Instructions to follow — Line by line, copy the entries exactly, excluding the pictures.

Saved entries
- Opening Delimiter -
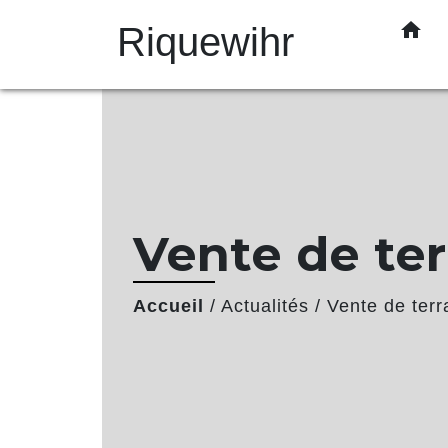
home
Riquewihr
Vente de ter
Accueil
/
Actualités
/
Vente de terr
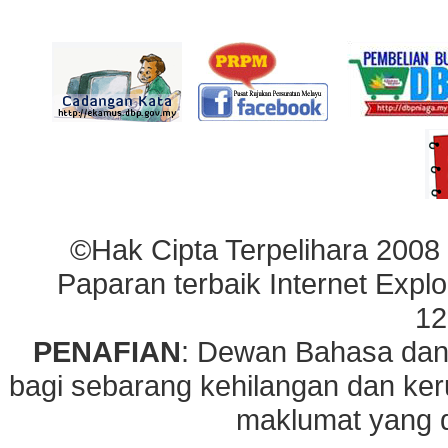
©Hak Cipta Terpelihara 2008
Paparan terbaik Internet Explo
12
PENAFIAN
: Dewan Bahasa dan
bagi sebarang kehilangan dan ke
maklumat yang di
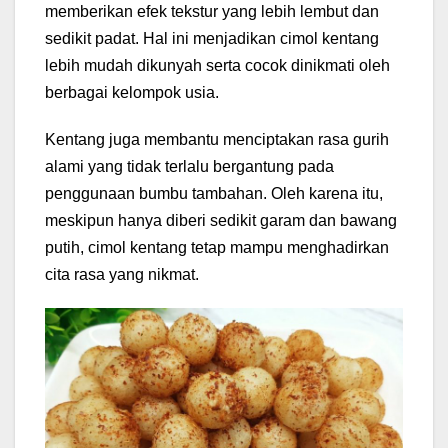
memberikan efek tekstur yang lebih lembut dan
sedikit padat. Hal ini menjadikan cimol kentang
lebih mudah dikunyah serta cocok dinikmati oleh
berbagai kelompok usia.
Kentang juga membantu menciptakan rasa gurih
alami yang tidak terlalu bergantung pada
penggunaan bumbu tambahan. Oleh karena itu,
meskipun hanya diberi sedikit garam dan bawang
putih, cimol kentang tetap mampu menghadirkan
cita rasa yang nikmat.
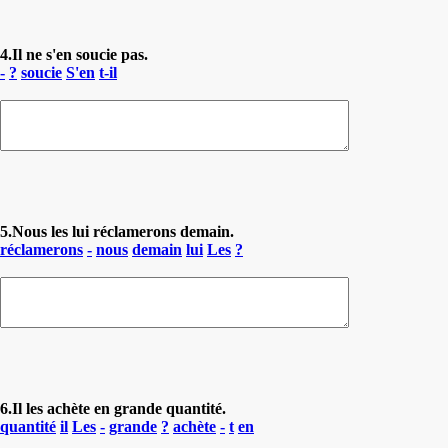
4.Il ne s'en soucie pas.
-
?
soucie
S'en
t-il
5.Nous les lui réclamerons demain.
réclamerons
-
nous
demain
lui
Les
?
6.Il les achète en grande quantité.
quantité
il
Les
-
grande
?
achète
-
t
en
- Closing Delimiter -
Finished exercise —
home
Riquewihr
Vente de ter
Accueil
/
Actualités
/
Vente de terr
©Hak Cipta Terpelihara 2008
Paparan terbaik Internet Explo
12
PENAFIAN
: Dewan Bahasa dan
bagi sebarang kehilangan dan ke
maklumat yang di
memberikan efek tekstur yang lebih lembut dan
sedikit padat. Hal ini menjadikan cimol kentang
lebih mudah dikunyah serta cocok dinikmati oleh
berbagai kelompok usia.
Kentang juga membantu menciptakan rasa gurih
alami yang tidak terlalu bergantung pada
penggunaan bumbu tambahan. Oleh karena itu,
meskipun hanya diberi sedikit garam dan bawang
putih, cimol kentang tetap mampu menghadirkan
cita rasa yang nikmat.
4.Il ne s'en soucie pas.
-
?
soucie
S'en
t-il
5.Nous les lui réclamerons demain.
réclamerons
-
nous
demain
lui
Les
?
6.Il les achète en grande quantité.
quantité
il
Les
-
grande
?
achète
-
t
en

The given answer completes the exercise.